There is a lot of misinformation relate to the way employers can regard the criminal history of an applicant.  As a foundational point, remember there is a grave difference between a criminal history and an arrest history.  Employers can set principled rules regarding the types of convictions a potential employee can and cannot have but should be very cautious of having a rule regarding an arrest history.  This is because, classes of minorities are arrested significantly more often that Caucasians.  An employer should not rely on any group to gain discriminatory information about its applicants, even arrest records from police departments.  Actual arrest convictions, on the other hand, are considered the most reliable evidence available regarding the occurrence of a criminal activity by a certain person.
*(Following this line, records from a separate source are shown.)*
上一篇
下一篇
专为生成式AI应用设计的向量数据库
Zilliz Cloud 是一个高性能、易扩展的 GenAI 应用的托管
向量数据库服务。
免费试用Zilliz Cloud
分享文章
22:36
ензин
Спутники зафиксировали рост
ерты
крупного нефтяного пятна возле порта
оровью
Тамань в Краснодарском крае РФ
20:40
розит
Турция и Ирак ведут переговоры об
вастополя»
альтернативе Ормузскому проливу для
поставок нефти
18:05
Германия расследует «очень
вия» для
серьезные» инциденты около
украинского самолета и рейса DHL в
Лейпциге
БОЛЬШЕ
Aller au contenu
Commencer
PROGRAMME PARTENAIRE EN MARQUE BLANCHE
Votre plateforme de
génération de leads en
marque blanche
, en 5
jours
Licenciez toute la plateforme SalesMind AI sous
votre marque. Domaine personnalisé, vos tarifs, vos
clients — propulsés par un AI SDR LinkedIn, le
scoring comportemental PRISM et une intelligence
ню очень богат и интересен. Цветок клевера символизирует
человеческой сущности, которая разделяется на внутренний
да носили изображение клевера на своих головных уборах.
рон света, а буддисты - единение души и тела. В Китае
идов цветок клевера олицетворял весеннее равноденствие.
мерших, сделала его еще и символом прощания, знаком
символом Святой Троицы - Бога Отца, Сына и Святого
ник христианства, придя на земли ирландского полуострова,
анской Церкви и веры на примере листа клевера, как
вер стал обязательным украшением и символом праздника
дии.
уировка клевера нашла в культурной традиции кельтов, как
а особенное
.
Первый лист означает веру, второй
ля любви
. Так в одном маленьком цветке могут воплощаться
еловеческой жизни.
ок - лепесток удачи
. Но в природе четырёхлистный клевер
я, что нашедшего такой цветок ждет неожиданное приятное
Employers should analyze the types of crimes that legitimately relate to the open job.  The Employers should articulate Uniform Guidelines on Employee Selection Procedures that detail the types of crimes that are and are not permissible by it’s applicants.  Specifically, employers should determine that barring an applicant with a history of a certain type of criminal history is “job related and consistent with business necessity.” Those procedures must also consider the nature of the crime, the amount of time that has passed, and the nature of the job.  A job for a floral delivery employee can probably have a legitimate uniform rule that no one ever convicted of vehicular manslaughter or rape may perform this job in their employee. This is because the florist must reasonably ensure that the public is safe from their employees and should not send dangerous perverts on the roads or to the homes of citizens. Conversely, it is probably unreasonable to completely bar applicants with a ten-year-old speeding citation or a littering arrest.  It should also be noted that, if an applicant is not honest about an arrest history, there is no requirement to hire a liar.